**YOUR OBJECTIVE:** Each line of the records below that holds "with" should be returned.

---------------

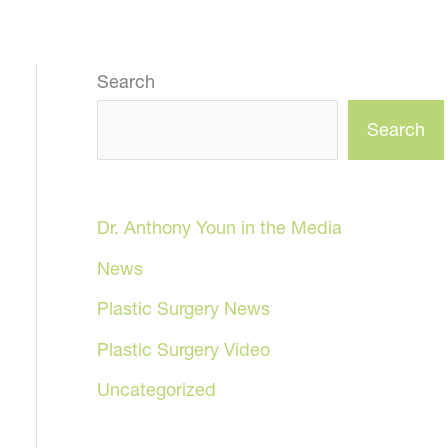
Search
Search
Dr. Anthony Youn in the Media
News
Plastic Surgery News
Plastic Surgery Video
Uncategorized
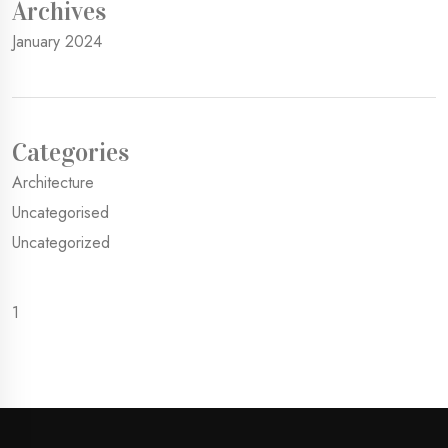
Archives
January 2024
Categories
Architecture
Uncategorised
Uncategorized
1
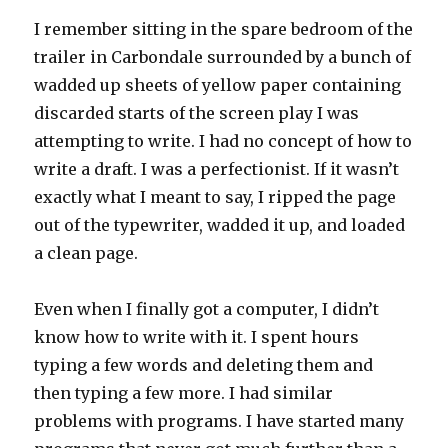
I remember sitting in the spare bedroom of the
trailer in Carbondale surrounded by a bunch of
wadded up sheets of yellow paper containing
discarded starts of the screen play I was
attempting to write. I had no concept of how to
write a draft. I was a perfectionist. If it wasn’t
exactly what I meant to say, I ripped the page
out of the typewriter, wadded it up, and loaded
a clean page.
Even when I finally got a computer, I didn’t
know how to write with it. I spent hours
typing a few words and deleting them and
then typing a few more. I had similar
problems with programs. I have started many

---------------

**EXERCISE ANSWER:**
know how to write with it. I spent hours
problems with programs. I have started many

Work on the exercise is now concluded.